Burası tam bir cennet!
Şehrin tüm karmaşasından uzak,kafamı dinlediğim bir yer Beykoz...
İyi ki taşınmışım....

14 Ağustos 2009 Cuma

Ah bu kediler!

1,5 aylık oldular.....
Ve neredeyse annelerinin boyuna yaklaştılar....
Beyaz olan yavrumuz bir yalıya gidiyor.Durum böyle olunca adını "Bihter " koyduk...Yalı kızı Bihter!
Sarı evimizde kalıyor.Adını Hvuç koysalar da ben "Sarışınım" diye sesleniyorum...
Tekir olana,sırığım "Çorap"adını koydu...
Sarı ve tekir karışımı rengi olana tam isim konulmadı ama ,onu kızkardeşim alıyor ve şimdilik "Muro" deniliyor...
Anne,tam bir anne...
Asla annelik yapamaz demiştim onun için...Çok ufak kaldı ve zor doğum yapmıştı...Ve yavruları belki yaşamaz demiştim ama inanın yanlarından bir dakika bile ayrılmıyor....Hele şimdi öyle hareketlendiler ki,mır mır peşinde herbirinin....Yabancı bir kedi gördü mü,adeta parçalarcasına üstüne atlıyor.O sesi çıkmayan kedi ,başka bir kediyi panter hırçınlığı ile yaklaştırmıyor yavrularının yanına....
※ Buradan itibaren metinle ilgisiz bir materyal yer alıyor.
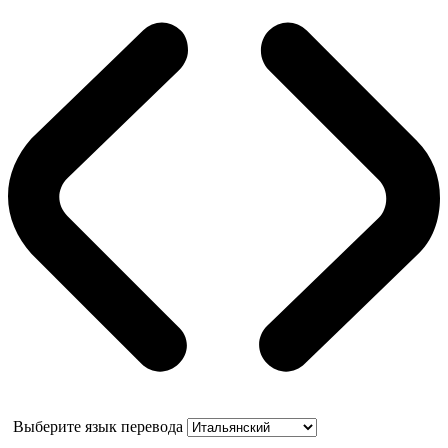
Выберите язык перевода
Bahçede,bıdı bıdı oynayan 4 yavru kedi....
Çok keyifli bir seyir...

4 Ağustos 2009 Salı

Sandaloz Sakızı.....




İlk duyduğumda,yine uydurulmuş birşey sanmıştım.

Hele zayıflamaya karar verdiğim zaman,tüm önerilere kapalı oluyorum ben.Özellikle de kimseye söylemeden kitlerim kendimi yiyeceğe karşı.Kimseye söylemeden başlarım ki,müdaheleler olmasın ve "hani diyetteydin,onu niye yiyorsun bunu niye yiyorsun"denilmesin diye.Ya da "şunu ye,bunu ye" denilmesin gibi..

Kızkardeşimin arkadaşlarından Pınar (kötü gün dostlarından),bir sohbet sırasında sandaloz sakızından bahsetmişti ve bana önermişti.İlgilenmiyormuş gibi yapmış olacağım ki,pek üstünde durulmadı o sıralar...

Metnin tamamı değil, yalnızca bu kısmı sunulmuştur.